__TASK__
Copy out each line of the material in which the word "Block" can be found.

__RECORDS FOR THE EXERCISE__
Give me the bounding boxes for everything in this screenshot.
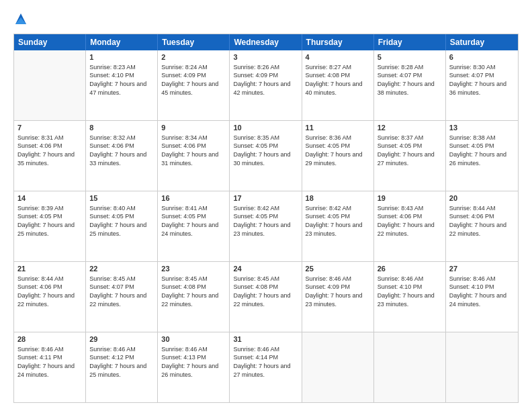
logo-icon <box>14 12 28 27</box>
day-number: 30 <box>161 334 226 345</box>
cell-content: Sunrise: 8:44 AM Sunset: 4:06 PM Dayligh… <box>449 204 515 238</box>
day-number: 18 <box>306 193 370 203</box>
weekday-header: Thursday <box>302 34 374 50</box>
calendar-cell: 24Sunrise: 8:45 AM Sunset: 4:08 PM Dayli… <box>230 262 302 332</box>
calendar-cell: 1Sunrise: 8:23 AM Sunset: 4:10 PM Daylig… <box>86 50 158 120</box>
day-number: 28 <box>17 334 82 345</box>
cell-content: Sunrise: 8:40 AM Sunset: 4:05 PM Dayligh… <box>89 204 154 238</box>
calendar-cell <box>14 50 86 120</box>
calendar-cell: 3Sunrise: 8:26 AM Sunset: 4:09 PM Daylig… <box>230 50 302 120</box>
weekday-header: Tuesday <box>158 34 230 50</box>
cell-content: Sunrise: 8:28 AM Sunset: 4:07 PM Dayligh… <box>378 63 442 97</box>
cell-content: Sunrise: 8:26 AM Sunset: 4:09 PM Dayligh… <box>233 63 298 97</box>
calendar-cell: 2Sunrise: 8:24 AM Sunset: 4:09 PM Daylig… <box>158 50 230 120</box>
day-number: 22 <box>89 264 154 274</box>
calendar-row: 21Sunrise: 8:44 AM Sunset: 4:06 PM Dayli… <box>14 262 518 332</box>
cell-content: Sunrise: 8:35 AM Sunset: 4:05 PM Dayligh… <box>233 134 298 167</box>
day-number: 2 <box>161 52 226 62</box>
cell-content: Sunrise: 8:43 AM Sunset: 4:06 PM Dayligh… <box>378 204 442 238</box>
cell-content: Sunrise: 8:23 AM Sunset: 4:10 PM Dayligh… <box>89 63 154 97</box>
calendar-row: 14Sunrise: 8:39 AM Sunset: 4:05 PM Dayli… <box>14 191 518 262</box>
calendar-row: 28Sunrise: 8:46 AM Sunset: 4:11 PM Dayli… <box>14 332 518 402</box>
calendar-cell: 11Sunrise: 8:36 AM Sunset: 4:05 PM Dayli… <box>302 121 374 191</box>
cell-content: Sunrise: 8:38 AM Sunset: 4:05 PM Dayligh… <box>449 134 515 167</box>
calendar-cell: 25Sunrise: 8:46 AM Sunset: 4:09 PM Dayli… <box>302 262 374 332</box>
svg-marker-1 <box>15 17 26 24</box>
calendar-cell: 8Sunrise: 8:32 AM Sunset: 4:06 PM Daylig… <box>86 121 158 191</box>
day-number: 10 <box>233 123 298 133</box>
cell-content: Sunrise: 8:46 AM Sunset: 4:11 PM Dayligh… <box>17 345 82 379</box>
calendar-cell: 15Sunrise: 8:40 AM Sunset: 4:05 PM Dayli… <box>86 191 158 261</box>
cell-content: Sunrise: 8:45 AM Sunset: 4:07 PM Dayligh… <box>89 275 154 308</box>
calendar-cell: 19Sunrise: 8:43 AM Sunset: 4:06 PM Dayli… <box>374 191 446 261</box>
day-number: 21 <box>17 264 82 274</box>
day-number: 8 <box>89 123 154 133</box>
day-number: 19 <box>378 193 442 203</box>
cell-content: Sunrise: 8:46 AM Sunset: 4:10 PM Dayligh… <box>449 275 515 308</box>
day-number: 27 <box>449 264 515 274</box>
cell-content: Sunrise: 8:46 AM Sunset: 4:12 PM Dayligh… <box>89 345 154 379</box>
calendar-body: 1Sunrise: 8:23 AM Sunset: 4:10 PM Daylig… <box>14 50 518 402</box>
logo-text <box>13 12 28 27</box>
day-number: 23 <box>161 264 226 274</box>
calendar-row: 1Sunrise: 8:23 AM Sunset: 4:10 PM Daylig… <box>14 50 518 121</box>
calendar-cell: 18Sunrise: 8:42 AM Sunset: 4:05 PM Dayli… <box>302 191 374 261</box>
cell-content: Sunrise: 8:34 AM Sunset: 4:06 PM Dayligh… <box>161 134 226 167</box>
cell-content: Sunrise: 8:44 AM Sunset: 4:06 PM Dayligh… <box>17 275 82 308</box>
weekday-header: Monday <box>86 34 158 50</box>
day-number: 1 <box>89 52 154 62</box>
cell-content: Sunrise: 8:41 AM Sunset: 4:05 PM Dayligh… <box>161 204 226 238</box>
day-number: 11 <box>306 123 370 133</box>
calendar-cell: 28Sunrise: 8:46 AM Sunset: 4:11 PM Dayli… <box>14 332 86 402</box>
weekday-header: Sunday <box>14 34 86 50</box>
day-number: 12 <box>378 123 442 133</box>
cell-content: Sunrise: 8:46 AM Sunset: 4:13 PM Dayligh… <box>161 345 226 379</box>
day-number: 4 <box>306 52 370 62</box>
logo <box>13 12 28 27</box>
calendar-cell: 5Sunrise: 8:28 AM Sunset: 4:07 PM Daylig… <box>374 50 446 120</box>
calendar-cell: 20Sunrise: 8:44 AM Sunset: 4:06 PM Dayli… <box>446 191 518 261</box>
calendar-cell: 27Sunrise: 8:46 AM Sunset: 4:10 PM Dayli… <box>446 262 518 332</box>
day-number: 9 <box>161 123 226 133</box>
cell-content: Sunrise: 8:37 AM Sunset: 4:05 PM Dayligh… <box>378 134 442 167</box>
cell-content: Sunrise: 8:45 AM Sunset: 4:08 PM Dayligh… <box>233 275 298 308</box>
calendar-cell: 16Sunrise: 8:41 AM Sunset: 4:05 PM Dayli… <box>158 191 230 261</box>
calendar-cell: 23Sunrise: 8:45 AM Sunset: 4:08 PM Dayli… <box>158 262 230 332</box>
cell-content: Sunrise: 8:30 AM Sunset: 4:07 PM Dayligh… <box>449 63 515 97</box>
day-number: 3 <box>233 52 298 62</box>
cell-content: Sunrise: 8:42 AM Sunset: 4:05 PM Dayligh… <box>306 204 370 238</box>
cell-content: Sunrise: 8:27 AM Sunset: 4:08 PM Dayligh… <box>306 63 370 97</box>
calendar-cell <box>446 332 518 402</box>
cell-content: Sunrise: 8:46 AM Sunset: 4:10 PM Dayligh… <box>378 275 442 308</box>
day-number: 7 <box>17 123 82 133</box>
calendar-cell: 4Sunrise: 8:27 AM Sunset: 4:08 PM Daylig… <box>302 50 374 120</box>
cell-content: Sunrise: 8:46 AM Sunset: 4:14 PM Dayligh… <box>233 345 298 379</box>
day-number: 13 <box>449 123 515 133</box>
page: SundayMondayTuesdayWednesdayThursdayFrid… <box>0 0 532 411</box>
calendar-cell: 17Sunrise: 8:42 AM Sunset: 4:05 PM Dayli… <box>230 191 302 261</box>
calendar-cell: 14Sunrise: 8:39 AM Sunset: 4:05 PM Dayli… <box>14 191 86 261</box>
calendar-cell: 26Sunrise: 8:46 AM Sunset: 4:10 PM Dayli… <box>374 262 446 332</box>
calendar-cell: 7Sunrise: 8:31 AM Sunset: 4:06 PM Daylig… <box>14 121 86 191</box>
day-number: 16 <box>161 193 226 203</box>
calendar-cell: 13Sunrise: 8:38 AM Sunset: 4:05 PM Dayli… <box>446 121 518 191</box>
calendar-row: 7Sunrise: 8:31 AM Sunset: 4:06 PM Daylig… <box>14 121 518 191</box>
calendar-cell: 9Sunrise: 8:34 AM Sunset: 4:06 PM Daylig… <box>158 121 230 191</box>
cell-content: Sunrise: 8:45 AM Sunset: 4:08 PM Dayligh… <box>161 275 226 308</box>
calendar-cell: 21Sunrise: 8:44 AM Sunset: 4:06 PM Dayli… <box>14 262 86 332</box>
calendar-cell: 10Sunrise: 8:35 AM Sunset: 4:05 PM Dayli… <box>230 121 302 191</box>
calendar-cell: 12Sunrise: 8:37 AM Sunset: 4:05 PM Dayli… <box>374 121 446 191</box>
day-number: 15 <box>89 193 154 203</box>
day-number: 5 <box>378 52 442 62</box>
calendar-cell: 31Sunrise: 8:46 AM Sunset: 4:14 PM Dayli… <box>230 332 302 402</box>
calendar-cell: 30Sunrise: 8:46 AM Sunset: 4:13 PM Dayli… <box>158 332 230 402</box>
calendar-cell <box>374 332 446 402</box>
weekday-header: Friday <box>374 34 446 50</box>
day-number: 24 <box>233 264 298 274</box>
weekday-header: Saturday <box>446 34 518 50</box>
header <box>13 12 519 27</box>
cell-content: Sunrise: 8:31 AM Sunset: 4:06 PM Dayligh… <box>17 134 82 167</box>
day-number: 14 <box>17 193 82 203</box>
day-number: 25 <box>306 264 370 274</box>
weekday-header: Wednesday <box>230 34 302 50</box>
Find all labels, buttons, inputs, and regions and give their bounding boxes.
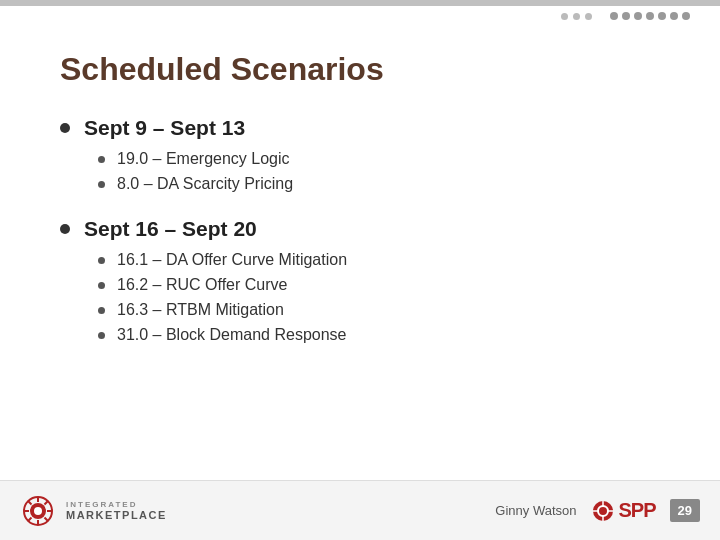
dot bbox=[658, 12, 666, 20]
spp-logo: SPP bbox=[591, 499, 656, 523]
footer: INTEGRATED MARKETPLACE Ginny Watson SPP … bbox=[0, 480, 720, 540]
dot bbox=[682, 12, 690, 20]
svg-line-9 bbox=[45, 500, 49, 504]
sub-bullet bbox=[98, 181, 105, 188]
dot bbox=[561, 13, 568, 20]
list-item: 16.2 – RUC Offer Curve bbox=[98, 276, 680, 294]
section-sept-16: Sept 16 – Sept 20 16.1 – DA Offer Curve … bbox=[60, 217, 680, 344]
slide-title: Scheduled Scenarios bbox=[60, 50, 680, 88]
slide: Scheduled Scenarios Sept 9 – Sept 13 19.… bbox=[0, 0, 720, 540]
page-number: 29 bbox=[670, 499, 700, 522]
logo-bottom-label: MARKETPLACE bbox=[66, 509, 167, 521]
main-bullet-2 bbox=[60, 224, 70, 234]
logo-text: INTEGRATED MARKETPLACE bbox=[66, 500, 167, 521]
dot bbox=[634, 12, 642, 20]
slide-content: Scheduled Scenarios Sept 9 – Sept 13 19.… bbox=[60, 50, 680, 470]
sub-bullet bbox=[98, 156, 105, 163]
spp-label: SPP bbox=[619, 499, 656, 522]
item-text: 8.0 – DA Scarcity Pricing bbox=[117, 175, 293, 193]
svg-point-2 bbox=[34, 507, 42, 515]
dot-group-large bbox=[610, 12, 690, 20]
list-item: 8.0 – DA Scarcity Pricing bbox=[98, 175, 680, 193]
author-label: Ginny Watson bbox=[495, 503, 576, 518]
dot bbox=[622, 12, 630, 20]
bottom-right: Ginny Watson SPP 29 bbox=[495, 499, 700, 523]
section-2-title: Sept 16 – Sept 20 bbox=[84, 217, 257, 241]
section-1-items: 19.0 – Emergency Logic 8.0 – DA Scarcity… bbox=[60, 150, 680, 193]
dot bbox=[573, 13, 580, 20]
section-sept-9: Sept 9 – Sept 13 19.0 – Emergency Logic … bbox=[60, 116, 680, 193]
dot-group-small bbox=[561, 13, 592, 20]
svg-line-8 bbox=[45, 517, 49, 521]
sub-bullet bbox=[98, 257, 105, 264]
section-2-items: 16.1 – DA Offer Curve Mitigation 16.2 – … bbox=[60, 251, 680, 344]
item-text: 19.0 – Emergency Logic bbox=[117, 150, 290, 168]
item-text: 16.1 – DA Offer Curve Mitigation bbox=[117, 251, 347, 269]
section-1-header: Sept 9 – Sept 13 bbox=[60, 116, 680, 140]
top-dots-area bbox=[561, 12, 690, 20]
item-text: 16.3 – RTBM Mitigation bbox=[117, 301, 284, 319]
dot bbox=[585, 13, 592, 20]
sub-bullet bbox=[98, 332, 105, 339]
section-2-header: Sept 16 – Sept 20 bbox=[60, 217, 680, 241]
logo-area: INTEGRATED MARKETPLACE bbox=[20, 493, 167, 529]
list-item: 16.1 – DA Offer Curve Mitigation bbox=[98, 251, 680, 269]
svg-line-10 bbox=[28, 517, 32, 521]
dot bbox=[646, 12, 654, 20]
sub-bullet bbox=[98, 282, 105, 289]
svg-line-7 bbox=[28, 500, 32, 504]
dot bbox=[610, 12, 618, 20]
list-item: 31.0 – Block Demand Response bbox=[98, 326, 680, 344]
item-text: 31.0 – Block Demand Response bbox=[117, 326, 346, 344]
main-bullet-1 bbox=[60, 123, 70, 133]
section-1-title: Sept 9 – Sept 13 bbox=[84, 116, 245, 140]
top-bar bbox=[0, 0, 720, 6]
sub-bullet bbox=[98, 307, 105, 314]
spp-icon bbox=[591, 499, 615, 523]
item-text: 16.2 – RUC Offer Curve bbox=[117, 276, 287, 294]
logo-top-label: INTEGRATED bbox=[66, 500, 167, 509]
dot bbox=[670, 12, 678, 20]
list-item: 16.3 – RTBM Mitigation bbox=[98, 301, 680, 319]
list-item: 19.0 – Emergency Logic bbox=[98, 150, 680, 168]
logo-icon bbox=[20, 493, 56, 529]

__SOLVED PROBLEM__
list-item: 31.0 – Block Demand Response bbox=[98, 326, 680, 344]
item-text: 31.0 – Block Demand Response bbox=[117, 326, 346, 344]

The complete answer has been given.